> [TASK PROMPT]: The whole listing, pictures aside, should be reproduced exactly.

> [ENTRIES SHOWN]:

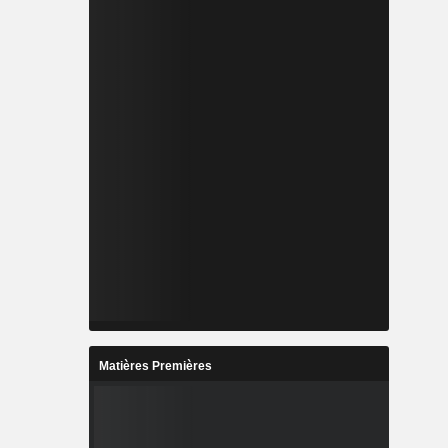
Matières Premières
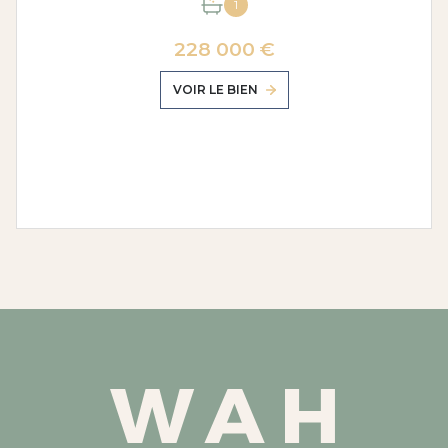
1
228 000 €
VOIR LE BIEN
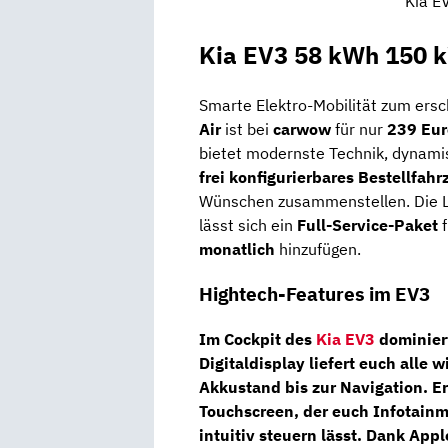
Kia E
Kia EV3 58 kWh 150 k
Smarte Elektro-Mobilität zum ersc
Air
ist bei
carwow
für nur
239 Eur
bietet modernste Technik, dynamis
frei konfigurierbares Bestellfahr
Wünschen zusammenstellen. Die Li
lässt sich ein
Full-Service-Paket
f
monatlich
hinzufügen.
Hightech-Features im EV3
Im Cockpit des
Kia EV3
dominier
Digitaldisplay
liefert euch alle 
Akkustand bis zur Navigation. E
Touchscreen
, der euch Infotain
intuitiv steuern lässt. Dank
Appl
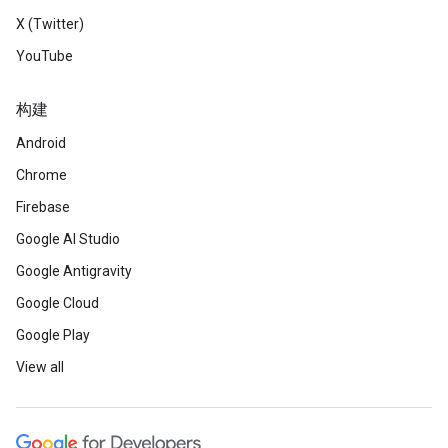
X (Twitter)
YouTube
构建
Android
Chrome
Firebase
Google AI Studio
Google Antigravity
Google Cloud
Google Play
View all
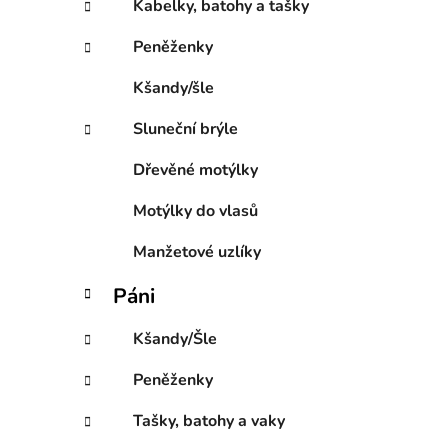
Kabelky, batohy a tašky
o
r
Peněženky
i
e
Kšandy/šle
Sluneční brýle
Dřevěné motýlky
Motýlky do vlasů
Manžetové uzlíky
Páni
Kšandy/Šle
Peněženky
Tašky, batohy a vaky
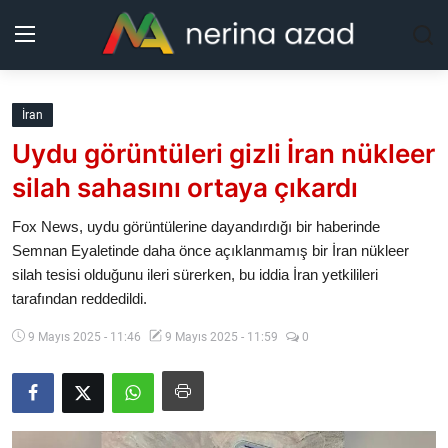
Kurdistan
İran
Uydu görüntüleri gizli İran nükleer
Bölgeler
silah sahasını ortaya çıkardı
Yaşam
Fox News, uydu görüntülerine dayandırdığı bir haberinde
Semnan Eyaletinde daha önce açıklanmamış bir İran nükleer
Güncel
silah tesisi olduğunu ileri sürerken, bu iddia İran yetkilileri
tarafından reddedildi.
Analiz
9 Mayıs 2025 - 11:46
9 Mayıs 2025 - 11:59
0
Makaleler
Galeri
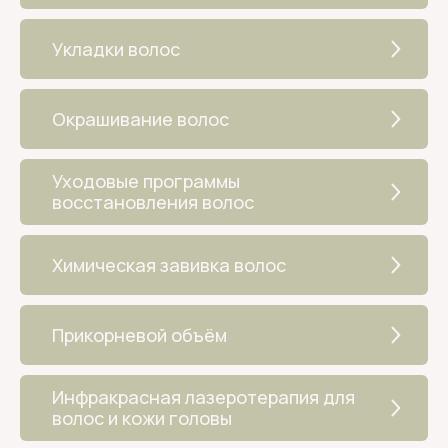
Укладки волос
Окрашивание волос
Уходовые программы
восстановления волос
Химическая завивка волос
Прикорневой объём
Бытовые услуги:
ИП ДЕГТЯРЕНКО А. А.
Инфракрасная лазеротерапия для
ИНН 470503357098
волос и кожи головы
ОГРНИП 304470518400014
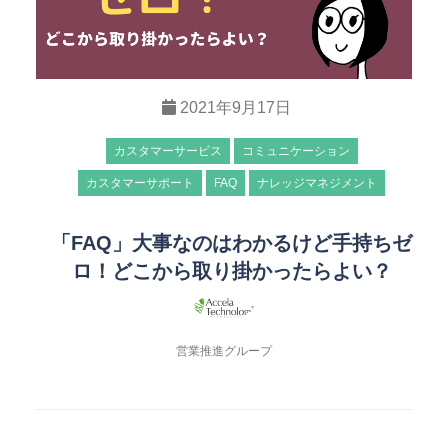
2021年9月17日
カスタマーサービス
コミュニケーション
カスタマーサポート
FAQ
ナレッジマネジメント
「FAQ」大事なのはわかるけど手持ちゼ
ロ！どこから取り掛かったらよい？
営業推進グループ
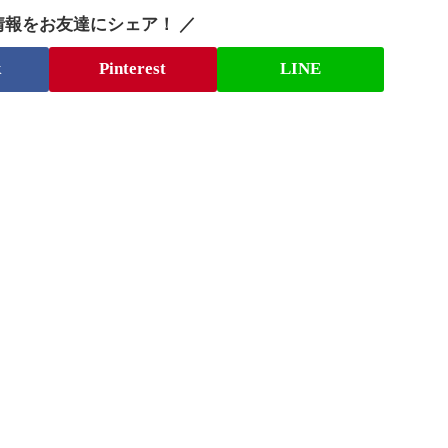
情報をお友達にシェア！ ／
k
Pinterest
LINE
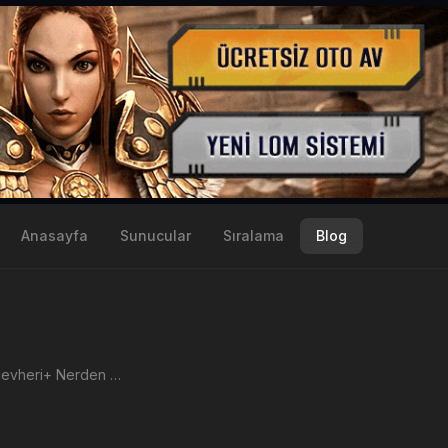
Anasayfa
Sunucular
Sıralama
Blog
Şeytan Mücevheri+ Nerden Düşer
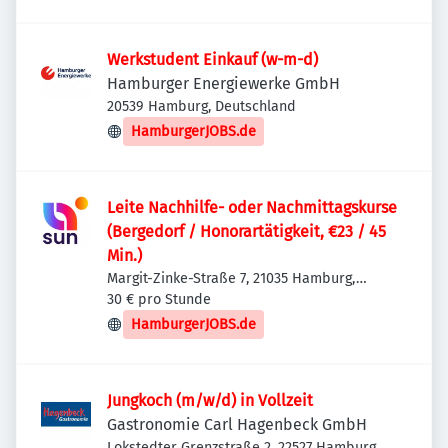
Werkstudent Einkauf (w-m-d)
Hamburger Energiewerke GmbH
20539 Hamburg, Deutschland
HamburgerJOBS.de
Leite Nachhilfe- oder Nachmittagskurse
(Bergedorf / Honorartätigkeit, €23 / 45
Min.)
Margit-Zinke-Straße 7, 21035 Hamburg,
Deutschland
30 € pro Stunde
HamburgerJOBS.de
Jungkoch (m/w/d) in Vollzeit
Gastronomie Carl Hagenbeck GmbH
Lokstedter Grenzstraße 2, 22527 Hamburg,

> [WORKED SOLUTION]:
Matières Premières
1
228 000 €
VOIR LE BIEN
Kia E
Kia EV3 58 kWh 150 k
Smarte Elektro-Mobilität zum ersc
Air
ist bei
carwow
für nur
239 Eur
bietet modernste Technik, dynamis
frei konfigurierbares Bestellfahr
Wünschen zusammenstellen. Die Li
lässt sich ein
Full-Service-Paket
f
monatlich
hinzufügen.
Hightech-Features im EV3
Im Cockpit des
Kia EV3
dominier
Digitaldisplay
liefert euch alle 
Akkustand bis zur Navigation. E
Touchscreen
, der euch Infotain
intuitiv steuern lässt. Dank
Appl
X (Twitter)
YouTube
构建
Android
Chrome
Firebase
Google AI Studio
Google Antigravity
Google Cloud
Google Play
View all
Kabelky, batohy a tašky
o
r
Peněženky
i
e
Kšandy/šle
Sluneční brýle
Dřevěné motýlky
Motýlky do vlasů
Manžetové uzlíky
Páni
Kšandy/Šle
Peněženky
Tašky, batohy a vaky
Kurdistan
İran
Uydu görüntüleri gizli İran nükleer
Bölgeler
silah sahasını ortaya çıkardı
Yaşam
Fox News, uydu görüntülerine dayandırdığı bir haberinde
Semnan Eyaletinde daha önce açıklanmamış bir İran nükleer
Güncel
silah tesisi olduğunu ileri sürerken, bu iddia İran yetkilileri
tarafından reddedildi.
Analiz
9 Mayıs 2025 - 11:46
9 Mayıs 2025 - 11:59
0
Makaleler
Galeri
Укладки волос
Окрашивание волос
Уходовые программы
восстановления волос
Химическая завивка волос
Прикорневой объём
Бытовые услуги:
ИП ДЕГТЯРЕНКО А. А.
Инфракрасная лазеротерапия для
ИНН 470503357098
волос и кожи головы
ОГРНИП 304470518400014
2021年9月17日
カスタマーサービス
コミュニケーション
カスタマーサポート
FAQ
ナレッジマネジメント
「FAQ」大事なのはわかるけど手持ちゼ
ロ！どこから取り掛かったらよい？
営業推進グループ
情報をお友達にシェア！ ／
k
Pinterest
LINE
Anasayfa
Sunucular
Sıralama
Blog
Şeytan Mücevheri+ Nerden Düşer
Werkstudent Einkauf (w-m-d)
Hamburger Energiewerke GmbH
20539 Hamburg, Deutschland
HamburgerJOBS.de
Leite Nachhilfe- oder Nachmittagskurse
(Bergedorf / Honorartätigkeit, €23 / 45
Min.)
Margit-Zinke-Straße 7, 21035 Hamburg,
Deutschland
30 € pro Stunde
HamburgerJOBS.de
Jungkoch (m/w/d) in Vollzeit
Gastronomie Carl Hagenbeck GmbH
Lokstedter Grenzstraße 2, 22527 Hamburg,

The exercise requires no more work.